Taiwan continues an unusual approach to its New Year issues, showing the minimal suggestions for a tiger's face within three circles.
China has issued an 8-fen stamp showing a Pop Art tiger, with orange, yellow and black stripes, bared teeth and a long black and orange tail.
South Korea has repeated on a pair of New Year stamps a pair of motifs that it has used on holiday pairs previously. One stamp reproduces a bas-relief of the head of an animal and the body of a human on the wall of a tomb of an ancient Korean general. This time the head on the body is that of a tiger. The other issue once again shows a crane, a traditional symbol of long life and peace.

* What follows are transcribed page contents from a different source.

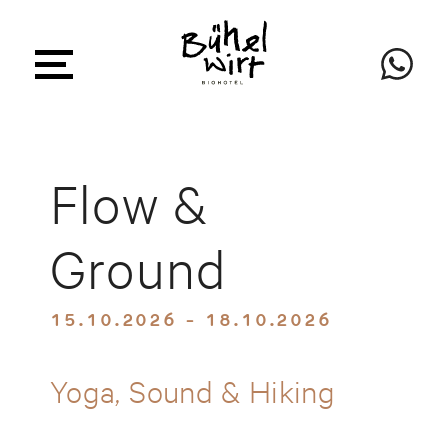
Flow &
Ground
15.10.2026 - 18.10.2026
Yoga, Sound & Hiking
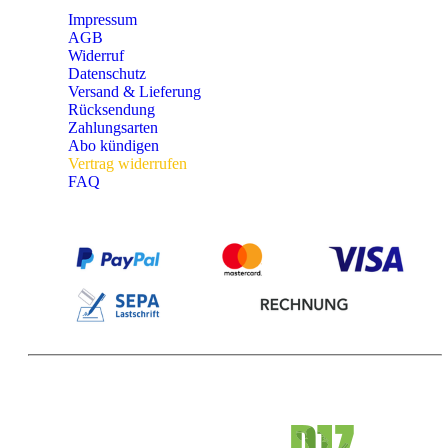
Impressum
AGB
Widerruf
Datenschutz
Versand & Lieferung
Rücksendung
Zahlungsarten
Abo kündigen
Vertrag widerrufen
FAQ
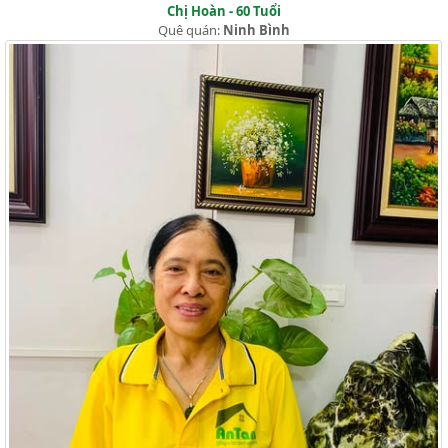
Chị Hoàn - 60 Tuổi
Quê quán:
Ninh Bình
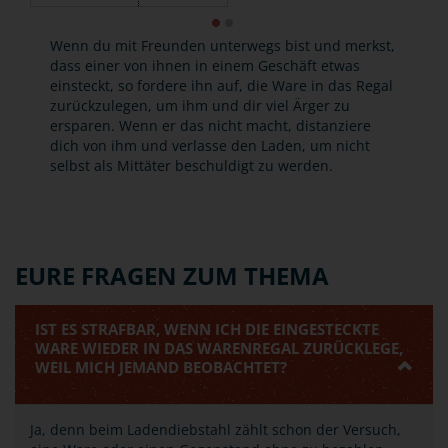
Wenn du mit Freunden unterwegs bist und merkst,
dass einer von ihnen in einem Geschäft etwas
einsteckt, so fordere ihn auf, die Ware in das Regal
zurückzulegen, um ihm und dir viel Ärger zu
ersparen. Wenn er das nicht macht, distanziere
dich von ihm und verlasse den Laden, um nicht
selbst als Mittäter beschuldigt zu werden.
EURE FRAGEN ZUM THEMA
IST ES STRAFBAR, WENN ICH DIE EINGESTECKTE
WARE WIEDER IN DAS WARENREGAL ZURÜCKLEGE,
WEIL MICH JEMAND BEOBACHTET?
Ja, denn beim Ladendiebstahl zählt schon der Versuch,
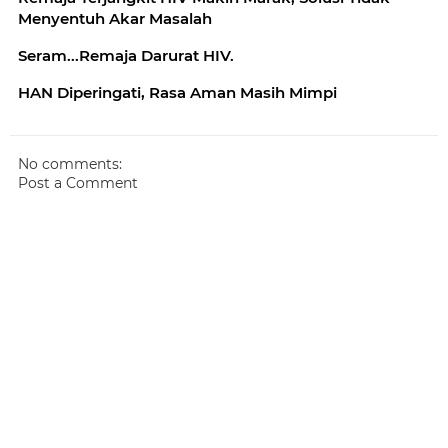
Menyentuh Akar Masalah
Seram...Remaja Darurat HIV.
HAN Diperingati, Rasa Aman Masih Mimpi
No comments:
Post a Comment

Various other interpretations of the tiger appear on issues from Vietnam, Macao, North Korea and Hong Kong.
Japan's New Year issue is a departure from the others but faithful to the zodiac. Its custom is to picture the animal of the year by means of a traditional local toy, for 1986 a papier-ma che' tiger. The Oriental zodiac is said to have had its origin when the dying Buddha summoned all the animals to his bedside, but only 12 came to worship him.
The years are named in the order of the animals' arrival: rat, ox, tiger, hare, dragon, snake, horse, sheep, monkey, rooster, dog and boar. Each animal is said to influence the events of its year and the character of those born in that year.